'It's really scary': indigenous Europeans on why they are taking the EU to court over climate change

Several families from an indigenous population in northern Europe are taking the European Union to court over what they perceive as a lack of action on climate change.

Susanna Israelsson is the vice president of Sáminuorra, a youth association for the indigenous Saami population in northern Europe. She told Euronews that the EU's existing targets to tackle global warming "obviously cannot protect us".

The families are part of what Climate Action Network Europe says is a growing number of groups taking governments to court over their response to global warming. 

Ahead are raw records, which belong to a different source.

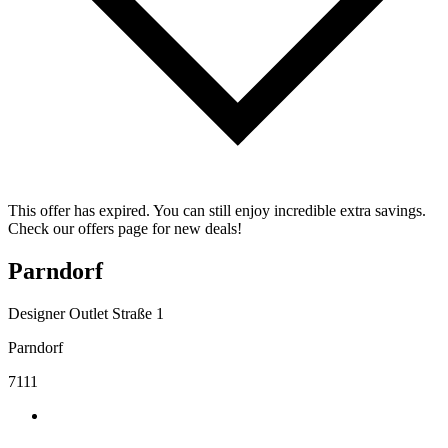
This offer has expired. You can still enjoy incredible extra savings.
Check our offers page for new deals!
Parndorf
Designer Outlet Straße 1
Parndorf
7111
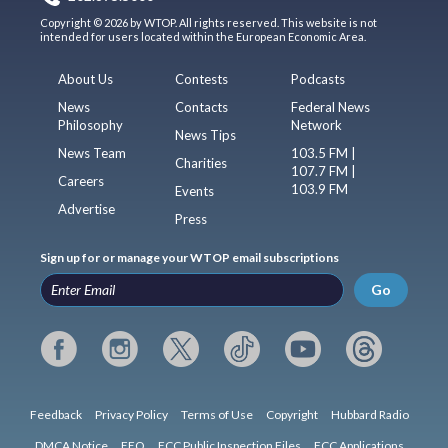
Copyright © 2026 by WTOP. All rights reserved. This website is not
intended for users located within the European Economic Area.
About Us
Contests
Podcasts
News
Contacts
Federal News
Philosophy
Network
News Tips
News Team
103.5 FM |
Charities
107.7 FM |
Careers
103.9 FM
Events
Advertise
Press
Sign up for or manage your WTOP email subscriptions
Go
Feedback
Privacy Policy
Terms of Use
Copyright
Hubbard Radio
DMCA Notice
EEO
FCC Public Inspection Files
FCC Applications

The Saami peoples inhabit the region of Sapmi, which stretches from northern Norway to the Kola Peninsula in Russia.

Reindeer herding is one of the most important parts of Saami culture and livelihoods, which, Israelsson tells Euronews, is now in peril due to the changing climate.

"I come from a reindeer herding family myself," Israelsson began, adding that in recent years her father and uncles had shared their worries of not being able to predict the coming seasons: "what it is going to be looking like; what the grazing grounds will be looking like"

"In my district, we had a lot of natural streams that would totally dry out in summer," she said. And "the quick changes in weather that cause snow to freeze and melt, and freeze again, and melt again, creates this layer of ice, making it hard for the reindeer to dig through."

When the reindeer are unable to penetrate the ice, they are unable to find food, she adds. The same unpredictable weather conditions also have an adverse effect on other important aspects of her population's culture, such as hunting and fishing.

"It's stressing. It makes many of us really wonder where we are going. It's really scary, in so many ways."

Legal action against the European Union

Feeling scared and unheard, the Sami Youth Association Sáminuorra, along with ten other families from France, Germany, Italy, Portugal Romania, Kenya and Fiji have filed a lawsuit against the European Union for its "inadequate" targets to reduce greenhouse gas emissions.

These targets, which world leaders agreed to back in 2015, were set to limit a global temperature increase to 1.5 degrees Celsius. To keep to this goal, greenhouse gas emissions would need to be cut by 45% by 2030, according to a report from the Intergovernmental Panel on Climate Change (IPCC) released in October.

"In our point of view, [the targets] are inadequate because climate targets obviously cannot protect us," Israelsson said.

While Israelsson and the ten families from Europe, Kenya and Fiji await further details on their legal proceedings against the European Union, world leaders are at the UN's COP24 climate change conference in Katowice, Poland, in a bid to save the 2015 Paris Climate Change Agreement.